* Information *
_ _ _ _ _

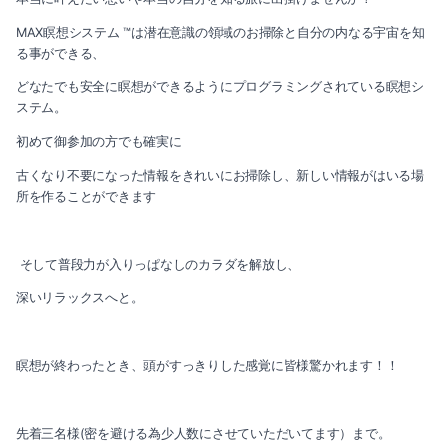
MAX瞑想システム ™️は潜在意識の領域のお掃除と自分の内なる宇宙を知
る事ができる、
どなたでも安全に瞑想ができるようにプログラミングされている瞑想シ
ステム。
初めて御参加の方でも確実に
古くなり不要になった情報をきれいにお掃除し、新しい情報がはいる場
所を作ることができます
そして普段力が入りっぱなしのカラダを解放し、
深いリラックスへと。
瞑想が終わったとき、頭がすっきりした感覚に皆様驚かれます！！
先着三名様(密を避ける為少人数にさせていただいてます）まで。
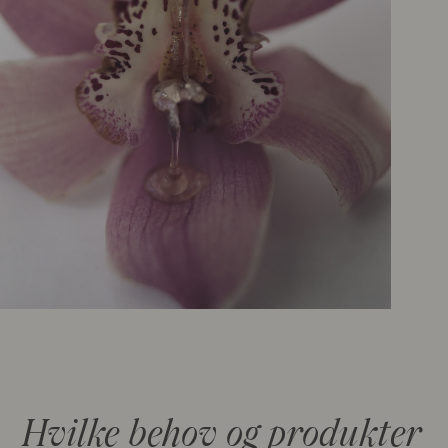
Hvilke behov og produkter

_ _ _ _ _

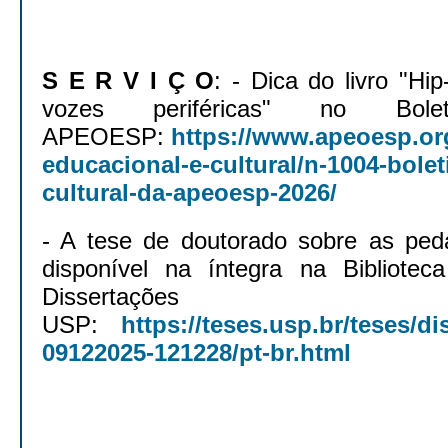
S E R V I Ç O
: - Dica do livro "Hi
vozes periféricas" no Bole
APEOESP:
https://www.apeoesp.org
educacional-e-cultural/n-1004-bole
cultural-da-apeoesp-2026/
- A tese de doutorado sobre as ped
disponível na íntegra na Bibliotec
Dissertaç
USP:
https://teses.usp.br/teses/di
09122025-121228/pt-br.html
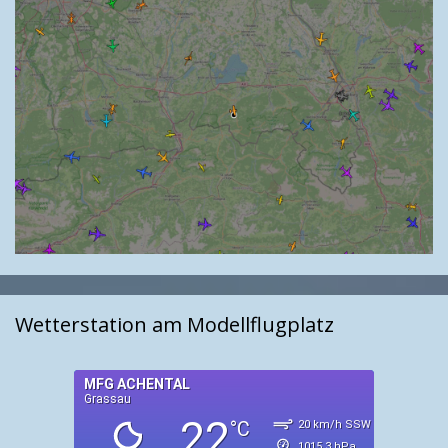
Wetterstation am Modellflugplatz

_ _ _ _ _

From the records above, quote word for word only the lines beginning at the line that has "- A tese de doutorado sobre as ped" and stopping after the line that has "Wetterstation am Modellflugplatz". Omit the pictures.

- A tese de doutorado sobre as ped
disponível na íntegra na Bibliotec
Dissertaç
USP:
https://teses.usp.br/teses/di
09122025-121228/pt-br.html
Wetterstation am Modellflugplatz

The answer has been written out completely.